Assignment:
Line filter on the word "Chile": copy each matching line from the entries.

Task input:
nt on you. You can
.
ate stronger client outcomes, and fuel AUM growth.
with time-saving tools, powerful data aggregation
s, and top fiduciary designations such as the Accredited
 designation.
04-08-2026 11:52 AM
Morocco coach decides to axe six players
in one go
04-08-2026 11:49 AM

==

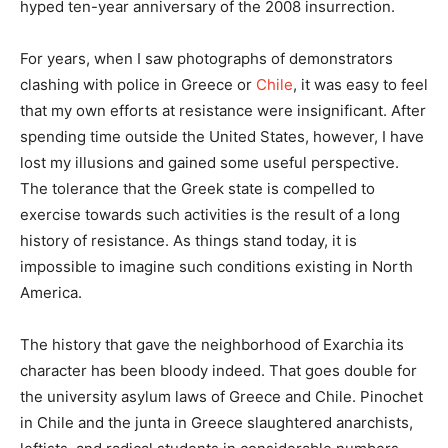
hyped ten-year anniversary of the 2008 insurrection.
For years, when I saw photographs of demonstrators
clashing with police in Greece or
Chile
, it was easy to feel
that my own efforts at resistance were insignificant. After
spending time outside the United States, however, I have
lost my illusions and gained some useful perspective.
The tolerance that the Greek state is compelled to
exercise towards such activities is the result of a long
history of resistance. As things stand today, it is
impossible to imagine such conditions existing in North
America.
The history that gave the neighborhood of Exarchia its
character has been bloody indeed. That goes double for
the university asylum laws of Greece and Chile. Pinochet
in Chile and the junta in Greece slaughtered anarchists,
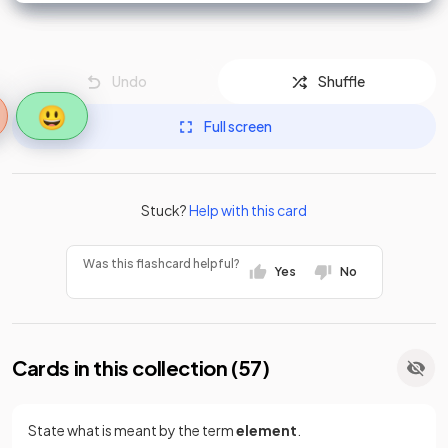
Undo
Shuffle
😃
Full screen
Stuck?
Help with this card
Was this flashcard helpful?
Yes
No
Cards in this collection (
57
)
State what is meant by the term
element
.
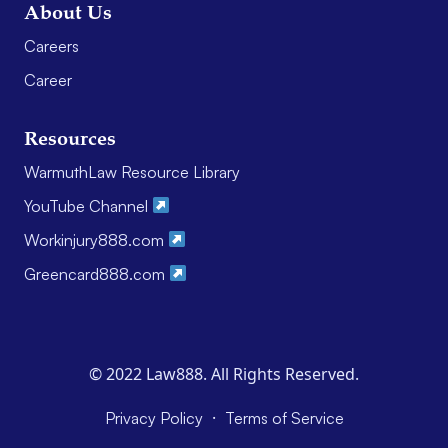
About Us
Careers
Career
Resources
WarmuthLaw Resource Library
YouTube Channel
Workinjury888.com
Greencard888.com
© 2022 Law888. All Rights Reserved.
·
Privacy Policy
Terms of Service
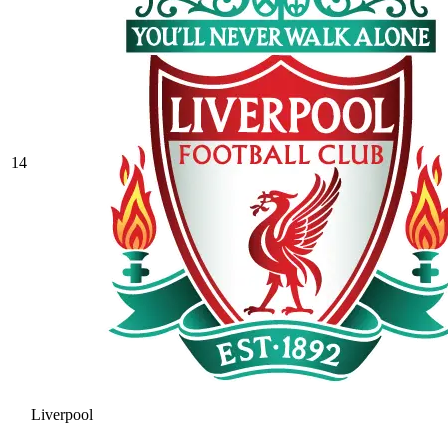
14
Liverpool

Worked solution:
Chile
the university asylum laws of Greece and Chile. Pinochet
in Chile and the junta in Greece slaughtered anarchists,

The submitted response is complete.